Lassen Sie mich für diesen Beitrag in die fiktive Rolle eines Papstes von Deutschland schlüpfen, aus einem einfachen Grund: Die Vorstellung, über „suprema potestas“ zu verfügen, zwingt mich, meine Thesen praxistauglich zu formulieren.

Mögliche Bilder für Analyse, Denken und Handeln

Sehe ich die deutschsprachige Kirchenwelt als Titanic, riesengroß zwar, wohlhabend und einflussreich, aber hoffnungslos leckgeschlagen?
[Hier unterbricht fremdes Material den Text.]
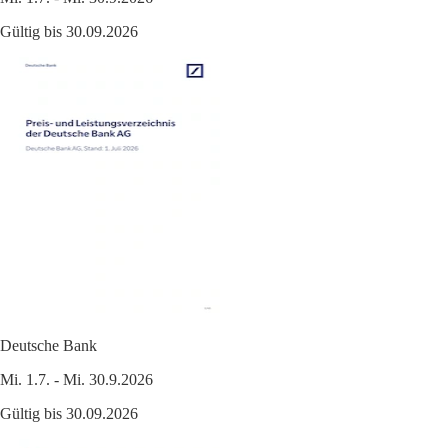
Gültig bis 30.09.2026
Deutsche Bank
Mi. 1.7. - Mi. 30.9.2026
Gültig bis 30.09.2026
Dann ginge es um Krisenmanagement, Überlebenskampf und Evakuierung.

Kommt mir das Bild eines wunderschönen, denkmalgeschützten, aber heruntergekommenen Gebäudes in den Sinn, eines Schlosses oder einer Kirche etwa, in dem  eine eigenartige Mischung aus anachronistischen und hypermodernen Elementen vorherrscht; ein Ensemble, das auf seltsame Weise zu groß wirkt, weil immer weniger Menschen es frequentieren und beleben? Wo die Erhaltung der Infrastruktur einen Großteil der Ressourcen frisst und so kaum Raum für Neues da ist?

Oder ist das Bild eines riesigen Waldes handlungsleitend, in dem ein tausendfaches Gemisch aus ehrwürdigen Bäumen, zarten Jungpflanzen, fruchtbaren Gewächsen und mikro- bis makrobiotischen Kulturen ein komplexes Biotop bilden, in dem Phasen des Wachsens und Sterbens, des Blühens und Welkens sowie des Sichtbaren und Unsichtbaren zugleich ungetrennt und unvermischt ineinander wirken?

Das Rebenprinzip

Welches Bild auch immer bestimmend ist, als Georg I. wäre mir bewusst, dass bei keinem alles gut noch alles schlecht ist. Daher will ich besser sehen lernen: Wo wachsen gute Früchte und woraus bestehen diese konkret? Dabei wären mir die konkreten Erfahrungen derer wichtig, die im täglichen Kontakt mit Menschen und der Welt von heute sind. Diese sollen erzählen, wo sie Früchte im jesuanischen Sinne wahrnehmen. Ist es das pastorale Trauerkonzept, das in einer Pfarre dazu führt, dass rund um die 80 – 100 Begräbnisse eines Jahres tatsächlich mehr Trost erlebbar ist, weil aus der bloßen Absicht ein realistischer Plan und aus dem Plan eine qualitätsvolle Umsetzung geworden ist? Oder ist es die Sonntagsgemeinde, die sich vom Buch „Rebuilt“ hat inspirieren lassen und wo nun messbar mehr Menschen sagen: Der Sonntag ist bei euch so schön und relevant, dass ich gerne öfter komme und das auch meinen Freunden empfehle? Die nicht sagten: Ach lass mich doch mit den Amerikanern in Ruhe, bei uns ist alles anders! Sondern die Schritt für Schritt begonnen haben, von denen her zu denken, die nur ab und zu kommen, und die von diesen Einsichten her handeln. Denn was helfen die Begeisterungsfaktoren Predigt und Musik, wenn es bei den Basisfaktoren hapert, die mittlerweile jede Tankstelle bietet: ein sauberes WC, kleine Snacks und freundliche Bedienung? Vielleicht ist es auch die Hochschulgemeinde, der es gelungen ist, Studierende und Lehrende aus unterschiedlichen Kulturen in lebendigen Kontakt zu bringen, über Kunst, Musik, Mahlhalten oder in der gemeinsamen Hinwendung zu den Benachteiligten im Uni-System?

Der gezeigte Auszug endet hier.